*EXTRACTED ENTRIES:*
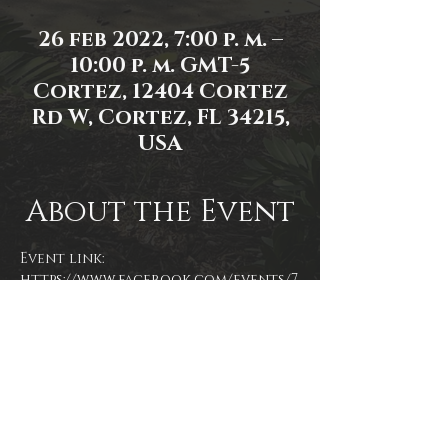
26 feb 2022, 7:00 p. m. –
10:00 p. m. GMT-5
Cortez, 12404 Cortez
Rd W, Cortez, FL 34215,
USA
About the Event
Event link: 
https://www.facebook.com/events/7
11605216554237/
Event photo by Don Scott
Share This Event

*ASSIGNED TASK:* The material above holds pictures; copy everything else in it exactly.

*EXPECTED ANSWER:*
26 feb 2022, 7:00 p. m. –
10:00 p. m. GMT-5
Cortez, 12404 Cortez
Rd W, Cortez, FL 34215,
USA
About the Event
Event link: 
https://www.facebook.com/events/7
11605216554237/
Event photo by Don Scott
Share This Event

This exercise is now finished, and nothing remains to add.